Distributed Replication System about a Movie Rating Dataset
Introduction I implemented a reliable distributed replication system based on the gossip architecture which supports a client to retrieve, update, and submit movie ratings. There are five source files:
- server0.py
- server1.py
- server2.py
- FE.py
- client.py
Requirement This system is implemented and tested on Python 3.7.2 or later version. To run the program, you need install Pyro4 package in your local Python environment. Read https://pythonhosted.org/Pyro4/install.html for further information. Before setup, ensure Pyro4 naming server is created. You can do so by typing "python -m Pyro4.naming" in your command prompt.

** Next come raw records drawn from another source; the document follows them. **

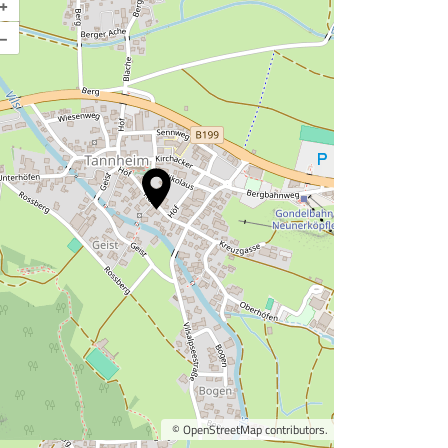
+
–
©
OpenStreetMap
contributors.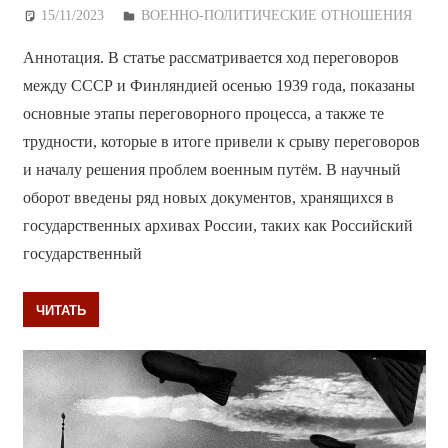
15/11/2023
Дежурный по Редакции
ВОЕННО-ПОЛИТИЧЕСКИE ОТНОШЕНИЯ
Аннотация. В статье рассматривается ход переговоров
между СССР и Финляндией осенью 1939 года, показаны
основные этапы переговорного процесса, а также те
трудности, которые в итоге привели к срыву переговоров
и началу решения проблем военным путём. В научный
оборот введены ряд новых документов, хранящихся в
государственных архивах России, таких как Российский
государственный
ЧИТАТЬ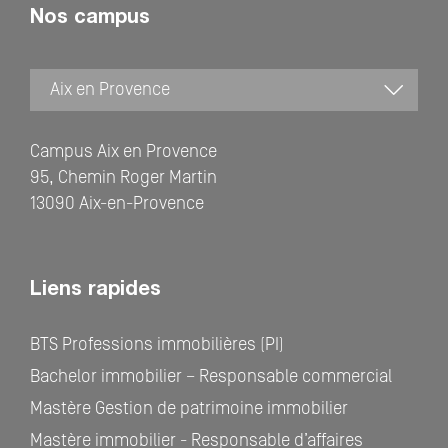
Nos campus
Campus Aix en Provence
95, Chemin Roger Martin
13090 Aix-en-Provence
Liens rapides
BTS Professions immobilières (PI)
Bachelor immobilier – Responsable commercial
Mastère Gestion de patrimoine immobilier
Mastère immobilier - Responsable d’affaires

Setup The program consists of 3 backend servers, 1 frontend server, and a client program. Hence, you will need open 5 windows of command prompt, change directory to the parent folder of this text document, and execute by typing "python3 FILENAME". To initialize properly, you'd better execute them in the command prompt in order (backend -> frontend -> client).

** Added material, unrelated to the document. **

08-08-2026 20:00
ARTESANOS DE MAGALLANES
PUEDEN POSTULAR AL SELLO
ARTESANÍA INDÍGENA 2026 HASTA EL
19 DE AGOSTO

Implementation To allow the simulation of server availability and failure situations, I arbitrarily set the possibility that a server reports itself as active/offline to 95%/5% respectively. Also, whenever the number of update/submit that are pending gossip exceeds 5, the server will report itself as "overloaded".
This distributed replication system uses lazy ordering to ensure the information stored in each server is up-to-date eventually. The time period that each server pushes its gossip message is set to 5 seconds. This setting is good enough to return an effective response to the clients.
However, in very unlikely cases, for example, one client submits the rating of a movie and another client queries it at the same time. My implementation will overcome this issue by maintaining a pending list, i.e., only the query that is not in pending list will be processed. Otherwise, an error will be printed on client side.
My implementation also takes the accidental shutdown of servers into consideration. Whenever the closed server restarts again, all associated programs will reconnect to it automatically. However, accidental shutdown will lead to data loss, i.e., those data that did not go through gossip process before the server is closed will be lost.